Bottom line: Start with classic durable queues. Move to quorum queues when you go multi-node.

Your first producer and consumer

Let's build an order processing system. We'll evolve this throughout the post.

Connection module

Reuse one connection across the app, one channel per concurrent workflow:

// src/rabbitmq/connection.js
import amqp from 'amqplib';

let connection = null;

export async function getConnection() {
  if (connection) return connection;
  connection = await amqp.connect(process.env.RABBITMQ_URL || 'amqp://localhost');
  return connection;
}

export async function createChannel() {
  const conn = await getConnection();
  return conn.createChannel();
}

Producer

// src/producers/order-producer.js
import { createChannel } from '../rabbitmq/connection.js';

const EXCHANGE = 'orders.x.direct';
const QUEUE = 'orders.q.process';
const ROUTING_KEY = 'orders.rk.created';

let channel = null;

async function initChannel() {
  if (channel) return channel;
  channel = await createChannel();

  await channel.assertExchange(EXCHANGE, 'direct', { durable: true });
  await channel.assertQueue(QUEUE, { durable: true });
  await channel.bindQueue(QUEUE, EXCHANGE, ROUTING_KEY);

  return channel;
}

export async function publishOrder(order) {
  const ch = await initChannel();
  const payload = Buffer.from(JSON.stringify(order));

  return ch.publish(EXCHANGE, ROUTING_KEY, payload, {
    persistent: true,
    contentType: 'application/json',
    messageId: order.id,
    timestamp: Date.now(),
  });
}

Consumer

// src/consumers/order-worker.js
import { createChannel } from '../rabbitmq/connection.js';

const QUEUE = 'orders.q.process';

export async function startOrderWorker() {
  const channel = await createChannel();
  await channel.assertQueue(QUEUE, { durable: true });
  await channel.prefetch(10);

  console.log(`[worker] waiting for orders`);

  channel.consume(QUEUE, async (msg) => {
    if (!msg) return;
    try {
      const order = JSON.parse(msg.content.toString());
      await processOrder(order);
      channel.ack(msg);
    } catch (err) {
      channel.nack(msg, false, !msg.fields.redelivered);
    }
  }, { noAck: false });
}

That's the whole basic pattern.

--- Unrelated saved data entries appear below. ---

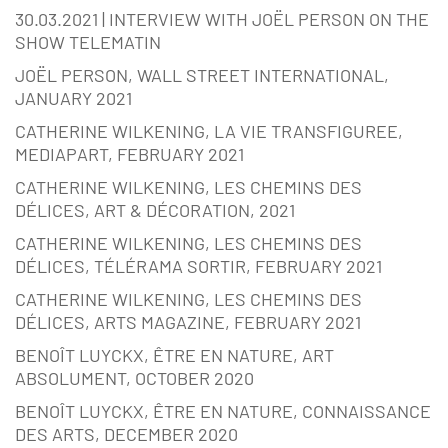
30.03.2021 | INTERVIEW WITH JOËL PERSON ON THE
SHOW TELEMATIN
JOËL PERSON, WALL STREET INTERNATIONAL,
JANUARY 2021
CATHERINE WILKENING, LA VIE TRANSFIGUREE,
MEDIAPART, FEBRUARY 2021
CATHERINE WILKENING, LES CHEMINS DES
DÉLICES, ART & DÉCORATION, 2021
CATHERINE WILKENING, LES CHEMINS DES
DÉLICES, TÉLÉRAMA SORTIR, FEBRUARY 2021
CATHERINE WILKENING, LES CHEMINS DES
DÉLICES, ARTS MAGAZINE, FEBRUARY 2021
BENOÎT LUYCKX, ÊTRE EN NATURE, ART
ABSOLUMENT, OCTOBER 2020
BENOÎT LUYCKX, ÊTRE EN NATURE, CONNAISSANCE
DES ARTS, DECEMBER 2020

Now let's make it production-ready.

Message persistence

This is where people lose messages and don't realize it until something breaks. Pay attention.

For a message to survive a broker restart, three things must all be true:

                  Message survives restart?
                          │
        ┌─────────────────┼─────────────────┐
        ▼                 ▼                 ▼
  Exchange durable   Queue durable    Message persistent
  {durable: true}    {durable: true}  {persistent: true}
        │                 │                 │
        └─────────────────┴─────────────────┘
                          │
                   ALL THREE REQUIRED

Miss any one of these and your messages vanish on restart:

// ✓ Exchange is durable
await channel.assertExchange('orders.x.direct', 'direct', { durable: true });

// ✓ Queue is durable
await channel.assertQueue('orders.q.process', { durable: true });

// ✓ Message is persistent
await channel.publish(exchange, routingKey, payload, {
  persistent: true,   // ← writes message to disk
});

A subtle gotcha: persistent: true does not guarantee the message has been written to disk before your publish() call returns. It just marks the message as "should be persisted". For actual confirmation the broker has accepted and stored the message, use a confirm channel:

const channel = await connection.createConfirmChannel();

await new Promise((resolve, reject) => {
  channel.publish(exchange, routingKey, payload, { persistent: true }, (err) =>
    err ? reject(err) : resolve()
  );
});

Confirm channels add latency but give you guarantees. Use them for anything financial or legally significant — order placements, payments, audit logs.

Manual acknowledgments

Acknowledgments are how a consumer tells RabbitMQ "I've successfully processed this message, you can delete it now."

There are two modes:

Auto-ack (noAck: true) — RabbitMQ deletes the message the moment it hands it to your consumer. If your app crashes mid-processing, the message is gone. Don't use this in production.
Manual ack (noAck: false) — RabbitMQ holds on to the message until your consumer explicitly acks it. If your consumer disconnects without acking, the message goes back in the queue for redelivery.

The ack lifecycle

   Queue                    Consumer
     │                         │
     │──── deliver(msg) ───────▶│
     │                         │  processing...
     │  (message marked        │
     │   "unacked")            │  success!
     │                         │
     │◀────── ack(msg) ────────│
     │                         │
  (message deleted)

Three outcomes, three methods

channel.consume(QUEUE, async (msg) => {
  if (!msg) return;

  try {
    await processOrder(JSON.parse(msg.content.toString()));

    // 1. Success — remove message from queue
    channel.ack(msg);

  } catch (err) {
    if (isTransientError(err)) {
      // 2. Transient failure — put back in queue and try again
      channel.nack(msg, false, true);   // (msg, allUpTo, requeue)
    } else {
      // 3. Permanent failure — reject and send to DLQ
      channel.nack(msg, false, false);
    }
  }
}, { noAck: false });

The three parameters of nack(message, allUpTo, requeue):

allUpTo — if true, nacks all messages up to and including this one. Usually false.
requeue — if true, message goes back in the queue. If false, it's dropped (or sent to DLQ if configured).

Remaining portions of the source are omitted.